Give Your Account Documents a Checkup

Written By: Jay L. Hack


In 2008, I wrote in the Business Law Journal that legal developments lagged behind technology so banks needed to stay at the head of the curve to avoid claims of negligence for failing to offer state-of-the-art solutions to customers. Recently, we had a practical application of this situation. The Uniform Commercial Code requires depositors to review checks shown on their account statements for alterations or forgeries. The risk of loss shifts to the customer if the customer does not promptly report discrepancies. However, the statute only mentions checks. Last month, a depositor claimed that two years of ACH withdrawals were unauthorized but he didn't notice the charges because he never conducted transactions on the account. The statute, or an account agreement with only the statutory wording, would have provided no protection. However, in this case, the account agreement covered all transactions on the statement, not just checks. The ACH charges were allegedly originated by the depositor’s nephew. Thus, we were able to write the depositor a letter saying, “you have no claim against the bank." We avoided having to disprove his allegation that the charges were unauthorized.

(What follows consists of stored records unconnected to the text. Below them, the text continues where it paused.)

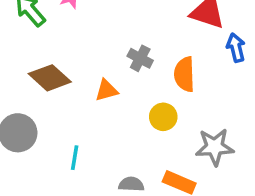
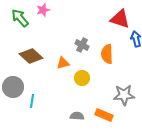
yellow circle: (163, 117) -> (82, 78), moved
cyan line: (75, 158) -> (32, 101), moved

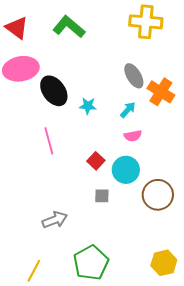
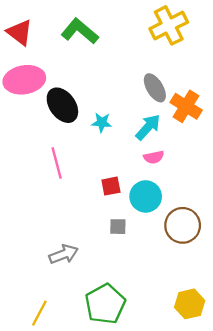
yellow cross: (146, 22) -> (169, 25), turned -32
cyan arrow: (128, 110) -> (148, 127), size x1.4
red square: (96, 161) -> (111, 186), turned 36

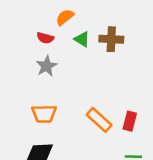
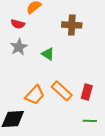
green triangle: (82, 39) -> (48, 54), moved
orange trapezoid: (44, 114) -> (35, 95), moved, turned -45

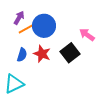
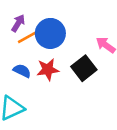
red star: (42, 54) -> (48, 69), turned -30
blue semicircle: (22, 55) -> (22, 71), turned -80

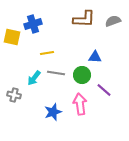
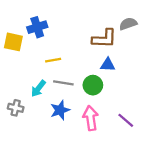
brown L-shape: (84, 19) -> (104, 39), moved
purple line: (104, 90) -> (126, 120), moved
blue star: (53, 112) -> (60, 110), moved

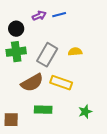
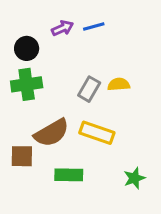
gray rectangle: (47, 55) -> (89, 89), moved, size x0.7
brown square: (11, 120) -> (22, 156), moved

Today's Takeaway? They didn't teach medicine in law school, but I recommend that banks give their account agreements a periodic check-up to make sure that they address modern technology. Your new product policy should also require this as part of your risk assessment before implementing a new product. Think for a moment about the technology allowing cell phone photographs of checks to be deposited. That technology did not exist when the laws applicable to bank deposits were written. Does your account agreement and funds availability policy cover this new technology?